Rezo para que nunca se acabe os dragões do

mundo. Digo isso com toda a sinceridade, embora tenha tomado parte na morte de uma das grandes serpentes.

Pois o dragão é o inimigo quintessencial, o maior adversário, o epítome inquestionável da devastação. O dragão acima de todas as outras criaturas – mesmo demônios e diabos -, evoca imagem de esplendor sombrio, da grande fera enrodilhada e adormecida sobre o maior dos tesouros. São o teste supremo do herói e o medo supremo da criança. São mais velhos que os elfos e mais afeitos a terra que os anões. Os grandes dragões apresentam a besta sobrenatural, o elemento fundamental da besta, aquela parte mais sombria da nossa imaginação.

Os magos não lhe conhecem as origens, apesar de acreditarem que um grande mago, um deus dos magos, deve ter desempenhado algum papel na criação dessas feras. Os elfos com suas longas fabulas que explicam a criação de cada aspecto do mundo, têm muitas historias antigas sobre a origem dos dragões, mas admitem, reservadamente, que não fazem realmente a menor ideia de como os dragões vieram a existir.

Minha própria crença é, de longe, a mais simples e, contudo a mais complicada.
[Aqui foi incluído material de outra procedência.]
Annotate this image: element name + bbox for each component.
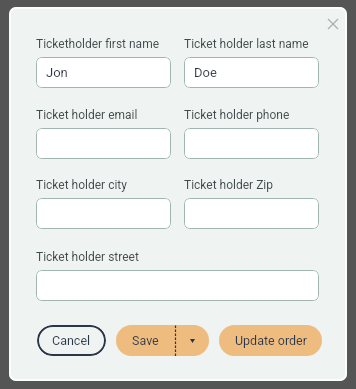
- staticText: Jon: [46, 65, 68, 80]
- button[interactable]: Ticketholder first name: [36, 57, 171, 88]
- staticText: Ticket holder street: [36, 250, 139, 264]
- button[interactable]: Update order: [219, 325, 322, 356]
- staticText: Update order: [235, 333, 307, 348]
- button[interactable]: Ticket holder email: [36, 128, 171, 159]
- staticText: Doe: [194, 65, 217, 80]
- button[interactable]: Ticket holder street: [36, 270, 319, 301]
- staticText: Save: [132, 333, 159, 348]
- staticText: Ticket holder Zip: [184, 178, 273, 192]
- button[interactable]: More save options: [176, 325, 209, 356]
- button[interactable]: Ticket holder phone: [184, 128, 319, 159]
- button[interactable]: Ticket holder last name: [184, 57, 319, 88]
- button[interactable]: Save: [116, 325, 175, 356]
- staticText: Ticketholder first name: [36, 37, 160, 51]
- staticText: Ticket holder last name: [184, 37, 309, 51]
- staticText: Ticket holder city: [36, 178, 127, 192]
- staticText: Cancel: [52, 333, 91, 348]
- button[interactable]: Ticket holder Zip: [184, 198, 319, 229]
- button[interactable]: Cancel: [37, 325, 106, 356]
- button[interactable]: Ticket holder city: [36, 198, 171, 229]
- staticText: Ticket holder phone: [184, 108, 290, 122]
- staticText: Ticket holder email: [36, 108, 138, 122]
- button[interactable]: Close: [322, 13, 344, 35]
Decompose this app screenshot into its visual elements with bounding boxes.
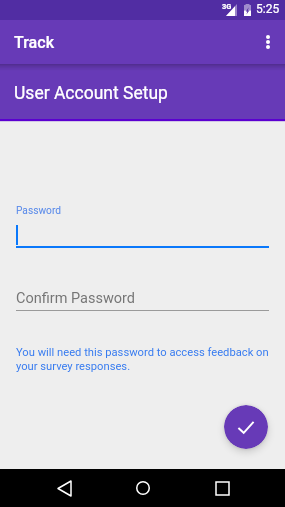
button[interactable]: Home <box>121 469 165 507</box>
staticText: Track <box>14 33 54 52</box>
button[interactable]: Recents <box>200 469 244 507</box>
button[interactable]: Confirm Password <box>16 286 269 310</box>
staticText: Password <box>16 205 61 217</box>
button[interactable]: Password field <box>16 220 269 248</box>
staticText: User Account Setup <box>14 83 168 104</box>
staticText: 3G <box>222 2 232 11</box>
button[interactable]: More options <box>249 20 285 64</box>
staticText: You will need this password to access fe… <box>16 346 272 372</box>
staticText: Confirm Password <box>16 290 136 307</box>
staticText: 5:25 <box>256 2 280 16</box>
button[interactable]: Save <box>224 405 268 449</box>
button[interactable]: Back <box>42 469 86 507</box>
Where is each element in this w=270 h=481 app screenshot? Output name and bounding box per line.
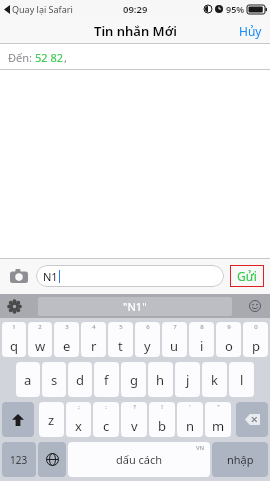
staticText: 52 82 <box>35 50 64 65</box>
staticText: ' <box>189 403 191 411</box>
staticText: y <box>144 337 151 355</box>
button[interactable]: ! <box>149 402 175 437</box>
staticText: 4 <box>92 323 96 331</box>
button[interactable]: 7 <box>162 322 187 357</box>
button[interactable]: " <box>205 402 231 437</box>
staticText: i <box>200 337 204 355</box>
button[interactable]: nhập <box>212 442 268 477</box>
staticText: 09:29 <box>123 3 148 16</box>
staticText: a <box>24 371 32 389</box>
staticText: Đến: <box>8 50 35 65</box>
button[interactable]: z <box>39 402 64 437</box>
staticText: t <box>118 337 123 355</box>
staticText: 8 <box>200 323 204 331</box>
button[interactable]: Xóa <box>236 402 268 437</box>
staticText: ? <box>133 403 136 411</box>
staticText: 2 <box>38 323 42 331</box>
staticText: l <box>240 371 244 389</box>
button[interactable]: : <box>93 402 119 437</box>
staticText: p <box>252 337 260 355</box>
staticText: r <box>91 337 97 355</box>
button[interactable]: Gửi <box>230 265 264 287</box>
button[interactable]: Quay lại Safari <box>4 3 73 15</box>
staticText: m <box>212 417 225 435</box>
staticText: 0 <box>254 323 258 331</box>
staticText: 9 <box>227 323 231 331</box>
staticText: ! <box>161 403 163 411</box>
staticText: z <box>48 411 55 429</box>
button[interactable]: 3 <box>54 322 79 357</box>
staticText: f <box>104 371 109 389</box>
staticText: k <box>211 371 218 389</box>
staticText: j <box>186 371 190 389</box>
staticText: VN <box>196 444 205 452</box>
button[interactable]: Chụp ảnh <box>6 263 32 289</box>
button[interactable]: ? <box>121 402 147 437</box>
staticText: Gửi <box>237 268 257 284</box>
staticText: 6 <box>146 323 150 331</box>
staticText: s <box>51 371 58 389</box>
button[interactable]: ' <box>177 402 203 437</box>
staticText: 5 <box>119 323 123 331</box>
staticText: , <box>64 50 67 65</box>
staticText: Hủy <box>239 23 262 39</box>
button[interactable]: 1 <box>2 322 26 357</box>
staticText: 123 <box>10 453 28 467</box>
button[interactable]: "N1" <box>38 297 232 316</box>
button[interactable]: Đổi bàn phím <box>38 442 66 477</box>
staticText: dấu cách <box>116 452 163 467</box>
staticText: ; <box>78 403 80 411</box>
button[interactable]: j <box>175 362 200 397</box>
button[interactable]: dấu cách <box>68 442 210 477</box>
button[interactable]: Cài đặt bàn phím <box>4 296 24 316</box>
staticText: "N1" <box>123 299 147 314</box>
button[interactable]: 2 <box>28 322 52 357</box>
button[interactable]: 8 <box>189 322 214 357</box>
button[interactable]: g <box>121 362 146 397</box>
staticText: 95% <box>226 3 245 15</box>
staticText: w <box>35 337 46 355</box>
staticText: e <box>63 337 71 355</box>
button[interactable]: d <box>68 362 92 397</box>
staticText: x <box>75 417 82 435</box>
staticText: g <box>130 371 138 389</box>
button[interactable]: 4 <box>81 322 106 357</box>
button[interactable]: f <box>94 362 119 397</box>
staticText: Tin nhắn Mới <box>94 22 177 40</box>
button[interactable]: Biểu tượng cảm xúc <box>245 296 265 316</box>
button[interactable]: Hủy <box>231 19 270 43</box>
button[interactable]: k <box>202 362 227 397</box>
staticText: b <box>158 417 166 435</box>
staticText: " <box>217 403 220 411</box>
button[interactable]: 9 <box>216 322 241 357</box>
staticText: 3 <box>65 323 69 331</box>
staticText: o <box>225 337 233 355</box>
staticText: q <box>10 337 18 355</box>
button[interactable]: 123 <box>2 442 36 477</box>
staticText: u <box>170 337 179 355</box>
button[interactable]: s <box>42 362 66 397</box>
staticText: 7 <box>173 323 177 331</box>
button[interactable]: h <box>148 362 173 397</box>
staticText: d <box>76 371 84 389</box>
button[interactable]: 0 <box>243 322 268 357</box>
staticText: Quay lại Safari <box>12 3 73 15</box>
button[interactable]: N1 <box>36 265 224 287</box>
staticText: 1 <box>12 323 16 331</box>
staticText: : <box>105 403 107 411</box>
staticText: n <box>186 417 195 435</box>
button[interactable]: 5 <box>108 322 133 357</box>
button[interactable]: ; <box>66 402 91 437</box>
button[interactable]: l <box>229 362 254 397</box>
button[interactable]: Shift <box>2 402 34 437</box>
staticText: N1 <box>43 269 58 284</box>
staticText: v <box>131 417 138 435</box>
button[interactable]: 6 <box>135 322 160 357</box>
button[interactable]: a <box>16 362 40 397</box>
staticText: c <box>103 417 110 435</box>
staticText: nhập <box>227 452 254 467</box>
staticText: h <box>156 371 165 389</box>
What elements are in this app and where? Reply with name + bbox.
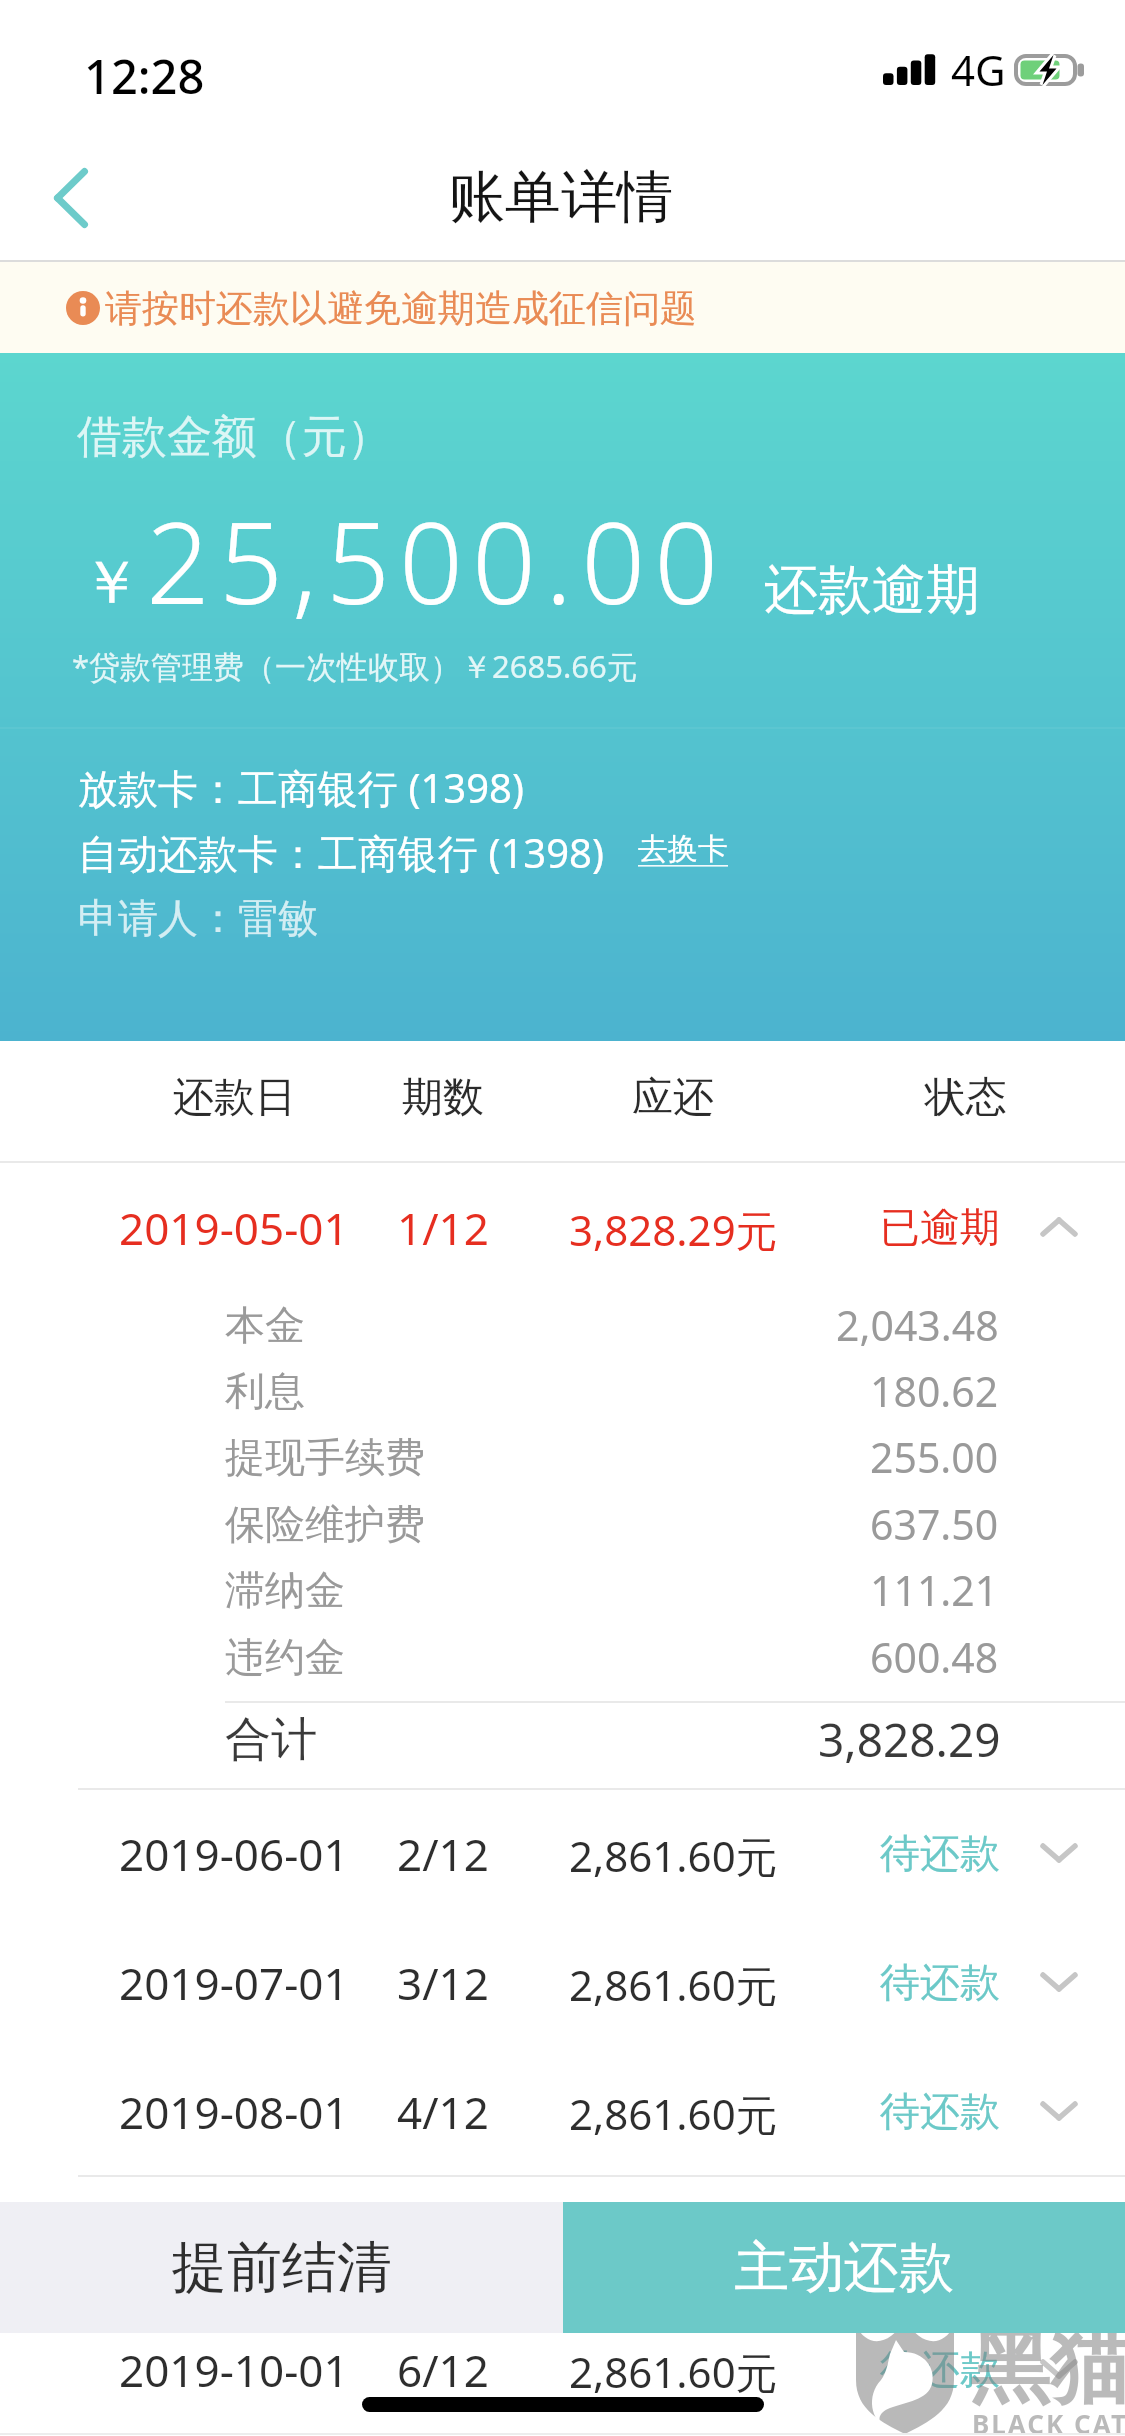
- staticText: 保险维护费: [225, 1499, 425, 1549]
- staticText: 合计: [225, 1711, 317, 1769]
- staticText: 状态: [925, 1072, 1007, 1124]
- staticText: 3,828.29元: [569, 1201, 778, 1258]
- staticText: 期数: [402, 1072, 484, 1124]
- staticText: 2019-08-01: [119, 2082, 349, 2142]
- staticText: 111.21: [870, 1562, 999, 1618]
- staticText: 本金: [225, 1300, 305, 1350]
- staticText: 600.48: [870, 1629, 999, 1685]
- button[interactable]: Expand instalment details: [1009, 2329, 1109, 2409]
- button[interactable]: Collapse instalment details: [1009, 1187, 1109, 1267]
- staticText: 已逾期: [880, 1202, 1000, 1252]
- staticText: 1/12: [397, 1198, 489, 1258]
- staticText: 请按时还款以避免逾期造成征信问题: [105, 285, 697, 332]
- button[interactable]: 去换卡: [638, 828, 730, 870]
- staticText: 6/12: [397, 2340, 489, 2400]
- staticText: 还款日: [173, 1072, 296, 1124]
- staticText: 2019-06-01: [119, 1824, 349, 1884]
- staticText: 提前结清: [172, 2233, 392, 2302]
- staticText: 180.62: [870, 1363, 999, 1419]
- staticText: 放款卡：工商银行 (1398): [78, 760, 524, 815]
- button[interactable]: 2019-05-01: [0, 1163, 1125, 1292]
- button[interactable]: Expand instalment details: [1009, 2071, 1109, 2151]
- button[interactable]: 2019-10-01: [0, 2304, 1125, 2433]
- button[interactable]: 提前结清: [0, 2202, 563, 2333]
- button[interactable]: 2019-07-01: [0, 1917, 1125, 2046]
- staticText: 2019-05-01: [119, 1198, 349, 1258]
- staticText: 2,861.60元: [569, 2343, 778, 2400]
- staticText: 黑猫: [970, 2318, 1125, 2419]
- staticText: 去换卡: [638, 830, 728, 868]
- staticText: 申请人：雷敏: [78, 893, 318, 943]
- staticText: 2/12: [397, 1824, 489, 1884]
- staticText: 2019-07-01: [119, 1953, 349, 2013]
- staticText: 借款金额（元）: [77, 409, 392, 466]
- staticText: 2,861.60元: [569, 1956, 778, 2013]
- staticText: 3,828.29: [818, 1708, 1001, 1771]
- staticText: 2,861.60元: [569, 2085, 778, 2142]
- staticText: 637.50: [870, 1496, 999, 1552]
- button[interactable]: Expand instalment details: [1009, 1813, 1109, 1893]
- button[interactable]: Expand instalment details: [1009, 1942, 1109, 2022]
- staticText: 待还款: [880, 2086, 1000, 2136]
- staticText: 2,861.60元: [569, 1827, 778, 1884]
- button[interactable]: Back: [6, 127, 136, 269]
- staticText: 3/12: [397, 1953, 489, 2013]
- staticText: 25,500.00: [146, 484, 728, 637]
- staticText: 4G: [951, 41, 1006, 98]
- staticText: 违约金: [225, 1632, 345, 1682]
- staticText: 12:28: [84, 44, 205, 108]
- staticText: 账单详情: [449, 162, 673, 233]
- staticText: 待还款: [880, 1828, 1000, 1878]
- staticText: *贷款管理费（一次性收取）￥2685.66元: [72, 645, 638, 687]
- staticText: 还款逾期: [764, 556, 980, 624]
- staticText: 滞纳金: [225, 1565, 345, 1615]
- button[interactable]: 主动还款: [563, 2202, 1125, 2333]
- staticText: 主动还款: [734, 2233, 954, 2302]
- staticText: 2,043.48: [836, 1297, 999, 1353]
- staticText: 利息: [225, 1366, 305, 1416]
- staticText: 待还款: [880, 2344, 1000, 2394]
- staticText: 2019-10-01: [119, 2340, 349, 2400]
- staticText: 提现手续费: [225, 1432, 425, 1482]
- staticText: 255.00: [870, 1429, 999, 1485]
- staticText: 自动还款卡：工商银行 (1398): [78, 825, 604, 880]
- staticText: 4/12: [397, 2082, 489, 2142]
- staticText: ￥: [81, 545, 141, 621]
- staticText: 应还: [632, 1072, 714, 1124]
- staticText: BLACK CAT: [972, 2406, 1125, 2436]
- button[interactable]: 2019-06-01: [0, 1788, 1125, 1917]
- button[interactable]: 2019-08-01: [0, 2046, 1125, 2175]
- staticText: 待还款: [880, 1957, 1000, 2007]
Acredito que os dragões apareceram no mundo imediatamente a criação da primeira raça pensante, não dou crédito a nenhum deus ou mago por esta criação, e sim a mais básica imaginação – urdida a partir de medos invisíveis – desses primeiros mortais racionais.

Criamos os dragões como criamos os deuses, porque precisamos deles; porque, em algum lugar no fundo de nossos corações, reconhecemos que o mundo sem dragões é um mundo na qual não vale a pena viver.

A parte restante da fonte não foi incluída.